Dark matter could have an electrical charge

New research into dark matter’s interaction with normal matter indicates that some dark matter could have a tiny electrical charge

comments

Dark matter makes up roughly a quarter of the universe, with normal matter only making up five per cent and the remainder being dark energy. Image credit: NASA, ESA, CFHT, CXO, M.J. Jee (University of California, Davis), and A. Mahdavi (San Francisco State University)

A new proposal has been made describing the nature of the ever-so-elusive dark matter. In this new research, astronomers suggest that some particles of dark matter, which constitutes the majority of all matter in the universe, contain an extremely tiny electrical charge that interacts with normal matter through electromagnetic force.

“You’ve heard of electric cars and e-books, but now we are talking about electric dark matter,” says Julian Munoz of Harvard University in Cambridge, Massachusetts, United States. “However, this electric charge is on the very smallest of scales.”

This work by Munoz and his collaborator Avi Loeb of the Harvard-Smithsonian Centre for Astrophysics (CfA) in Cambridge, Massachusetts, United States, coincides with the recently announced results by the Experiment to Detect the Global EoR (Epoch of Reionisation) Signature (EDGES) collaboration. In February 2018, it was announced that scientists detected a radio signature from the first generation of stars that formed only 180 million years after the Big Bang. Laced within this research is evidence for interactions between dark matter and normal matter. While others challenged this claim from the EDGES project, Munoz and Loeb decided to look at the theoretical basis underlying it.

“We’re able to tell a fundamental physics story with our research no matter how you interpret the EDGES result,” says Loeb, who is the chair of the Harvard astronomy department. “The nature of dark matter is one of the biggest mysteries in science and we need to use any related new data to tackle it.”

This story begins with the first stars emitting intense ultraviolet (UV) light. The commonly accepted theory is that the UV light interacted with cold hydrogen atoms in the gas that permeates the space betweens stars. This also absorbed the Cosmic Microwave Background (CMB) radiation, which is the leftover radiation from the Big Bang.

This absorption should have theoretically led to a drop in intensity in the CMB during this period. The EDGES team have claimed that they detected this absorption of CMB light, however, other scientists haven’t independently verified it yet. The EDGES results have also indicated that the temperature of the hydrogen gas is about half of the expected value.

The Cosmic Microwave Background is the leftover radiation from the Big Bang. Image credit: CfA/M. Weiss

“If EDGES has detected cooler-than-expected hydrogen gas during this period, what could explain it?” says Munoz. “One possibility is that hydrogen was cooled by the dark matter.”

At the time when CMB radiation was being absorbed, the free electrons and protons associated with ordinary matter would have been moving at their slowest possible speeds. They would later be heated up by the first ever black holes’ X-ray emissions. The scattering of the charged particles is most effective at low speeds, and this implies that any interaction between dark and normal matter during this time would be strongest if the dark matter particles were charged. The interaction would cause the hydrogen gas to cool due to dark matter’s cool nature, and this would explain the unexpectedly observed signature claimed by the EDGES project.

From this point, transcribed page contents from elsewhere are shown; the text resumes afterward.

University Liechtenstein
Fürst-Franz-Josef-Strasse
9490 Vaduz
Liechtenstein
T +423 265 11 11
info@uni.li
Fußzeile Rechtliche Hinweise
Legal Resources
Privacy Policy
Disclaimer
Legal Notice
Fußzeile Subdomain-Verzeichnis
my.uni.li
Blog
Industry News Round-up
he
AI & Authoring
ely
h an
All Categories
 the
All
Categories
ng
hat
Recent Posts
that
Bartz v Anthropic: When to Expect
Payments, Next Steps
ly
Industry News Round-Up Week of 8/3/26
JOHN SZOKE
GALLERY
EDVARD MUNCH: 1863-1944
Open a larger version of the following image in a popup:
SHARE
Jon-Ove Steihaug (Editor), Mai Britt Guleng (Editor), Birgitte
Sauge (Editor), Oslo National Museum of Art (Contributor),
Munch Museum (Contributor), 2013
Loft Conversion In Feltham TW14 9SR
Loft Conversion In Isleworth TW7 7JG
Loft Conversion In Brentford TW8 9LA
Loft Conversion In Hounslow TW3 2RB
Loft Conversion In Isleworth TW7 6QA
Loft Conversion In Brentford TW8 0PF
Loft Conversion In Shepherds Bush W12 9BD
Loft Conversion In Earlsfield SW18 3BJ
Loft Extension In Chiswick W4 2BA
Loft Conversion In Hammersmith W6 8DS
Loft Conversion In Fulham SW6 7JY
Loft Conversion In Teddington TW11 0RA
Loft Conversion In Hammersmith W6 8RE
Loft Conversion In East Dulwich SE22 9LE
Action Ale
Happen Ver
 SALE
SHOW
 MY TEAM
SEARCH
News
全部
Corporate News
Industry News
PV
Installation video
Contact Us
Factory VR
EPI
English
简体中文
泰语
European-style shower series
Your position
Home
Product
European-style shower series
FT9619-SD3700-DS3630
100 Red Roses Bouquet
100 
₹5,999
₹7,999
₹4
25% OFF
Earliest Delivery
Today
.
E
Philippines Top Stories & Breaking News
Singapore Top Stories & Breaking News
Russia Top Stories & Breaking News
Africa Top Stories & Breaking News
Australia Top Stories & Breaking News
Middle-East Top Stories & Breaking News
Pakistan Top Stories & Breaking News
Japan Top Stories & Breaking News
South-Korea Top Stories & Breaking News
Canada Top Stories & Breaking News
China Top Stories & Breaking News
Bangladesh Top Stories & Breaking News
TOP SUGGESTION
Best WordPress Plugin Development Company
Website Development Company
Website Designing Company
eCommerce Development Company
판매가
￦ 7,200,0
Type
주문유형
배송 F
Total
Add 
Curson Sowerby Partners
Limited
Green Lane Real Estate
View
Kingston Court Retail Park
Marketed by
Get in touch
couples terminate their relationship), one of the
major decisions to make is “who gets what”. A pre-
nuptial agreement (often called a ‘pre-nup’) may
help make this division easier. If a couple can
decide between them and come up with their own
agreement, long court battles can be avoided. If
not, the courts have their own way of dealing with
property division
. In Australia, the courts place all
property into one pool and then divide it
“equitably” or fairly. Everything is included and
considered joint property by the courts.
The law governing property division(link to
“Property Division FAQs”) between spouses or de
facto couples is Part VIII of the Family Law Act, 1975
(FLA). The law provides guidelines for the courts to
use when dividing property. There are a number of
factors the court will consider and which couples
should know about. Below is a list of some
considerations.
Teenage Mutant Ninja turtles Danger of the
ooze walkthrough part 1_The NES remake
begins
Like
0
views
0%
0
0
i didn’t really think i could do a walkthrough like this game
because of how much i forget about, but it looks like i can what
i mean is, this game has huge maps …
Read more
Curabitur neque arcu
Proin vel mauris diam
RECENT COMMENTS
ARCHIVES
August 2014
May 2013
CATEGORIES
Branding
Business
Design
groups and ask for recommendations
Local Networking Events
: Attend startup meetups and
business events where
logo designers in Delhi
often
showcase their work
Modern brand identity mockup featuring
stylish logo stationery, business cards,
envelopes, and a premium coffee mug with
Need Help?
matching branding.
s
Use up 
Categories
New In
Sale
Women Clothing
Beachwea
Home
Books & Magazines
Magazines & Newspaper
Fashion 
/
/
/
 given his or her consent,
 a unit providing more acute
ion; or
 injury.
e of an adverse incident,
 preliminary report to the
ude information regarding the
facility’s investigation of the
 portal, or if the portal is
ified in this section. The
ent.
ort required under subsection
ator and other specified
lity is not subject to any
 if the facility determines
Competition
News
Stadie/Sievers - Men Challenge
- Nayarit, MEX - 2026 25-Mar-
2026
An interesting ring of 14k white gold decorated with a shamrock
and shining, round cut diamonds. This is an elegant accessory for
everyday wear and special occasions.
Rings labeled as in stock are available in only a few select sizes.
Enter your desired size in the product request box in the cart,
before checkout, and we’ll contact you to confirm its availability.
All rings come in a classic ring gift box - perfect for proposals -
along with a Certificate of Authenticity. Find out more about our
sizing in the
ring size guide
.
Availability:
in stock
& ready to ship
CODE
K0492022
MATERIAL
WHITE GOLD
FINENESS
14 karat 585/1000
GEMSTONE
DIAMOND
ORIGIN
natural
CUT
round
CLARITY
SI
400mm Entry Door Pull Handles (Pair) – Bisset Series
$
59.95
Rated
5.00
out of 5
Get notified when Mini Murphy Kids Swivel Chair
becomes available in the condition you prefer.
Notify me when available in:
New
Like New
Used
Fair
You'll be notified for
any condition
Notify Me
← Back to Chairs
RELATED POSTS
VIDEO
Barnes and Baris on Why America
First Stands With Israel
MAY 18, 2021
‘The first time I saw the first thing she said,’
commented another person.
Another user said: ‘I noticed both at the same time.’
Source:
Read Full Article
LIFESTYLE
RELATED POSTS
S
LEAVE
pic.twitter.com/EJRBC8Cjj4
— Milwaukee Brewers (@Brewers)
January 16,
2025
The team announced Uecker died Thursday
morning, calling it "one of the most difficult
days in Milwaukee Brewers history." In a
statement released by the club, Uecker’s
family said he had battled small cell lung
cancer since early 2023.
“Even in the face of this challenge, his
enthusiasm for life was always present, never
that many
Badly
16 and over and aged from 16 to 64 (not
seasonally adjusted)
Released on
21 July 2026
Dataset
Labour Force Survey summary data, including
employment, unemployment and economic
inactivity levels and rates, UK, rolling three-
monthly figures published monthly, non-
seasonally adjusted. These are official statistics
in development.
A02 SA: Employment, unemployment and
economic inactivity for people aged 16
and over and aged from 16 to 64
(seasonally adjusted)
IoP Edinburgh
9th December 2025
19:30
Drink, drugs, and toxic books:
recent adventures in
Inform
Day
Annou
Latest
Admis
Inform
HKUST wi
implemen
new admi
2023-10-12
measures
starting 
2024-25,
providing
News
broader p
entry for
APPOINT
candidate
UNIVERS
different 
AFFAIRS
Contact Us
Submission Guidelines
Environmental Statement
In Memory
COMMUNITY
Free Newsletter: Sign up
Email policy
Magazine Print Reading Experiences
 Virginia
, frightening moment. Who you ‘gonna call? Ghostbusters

“We are constraining the possibility that dark matter particles carry a tiny electrical charge – equal to one millionth that of an electron – through measurable signals from the cosmic dawn,” says Loeb. “Such tiny charges are impossible to observe, even with the largest particle accelerators.”

Only a small amount of dark matter that contain particles with an extremely weak electrical charge could explain the EDGES data and avoid complications with other observations. If a lot of the dark matter is charged then this would be overkill, and particles would have been deflected away from regions close to the disc of our own galaxy. This conflicts with the theory that the centre of our galaxy has an abundance of dark matter.

Scientists’ observations of the CMB state that the protons and electrons in the early universe combined to create the first neutral atoms. Only a small fraction of these charged particles, about one in a few thousand, remained free. Munoz and Loeb consider the possibility that dark matter may have acted in a similar way. The data from EDGES and similar experiments could hold the answers in regards to these few remaining charged particles, as most of the dark matter would be neutral.

“The viable parameter space for this scenario is quite constrained, but if confirmed by future observations, of course we would be learning something fundamental about the nature of dark matter, one of the biggest puzzles that we have in physics today,” says Cora Dvorkin, also of Harvard University.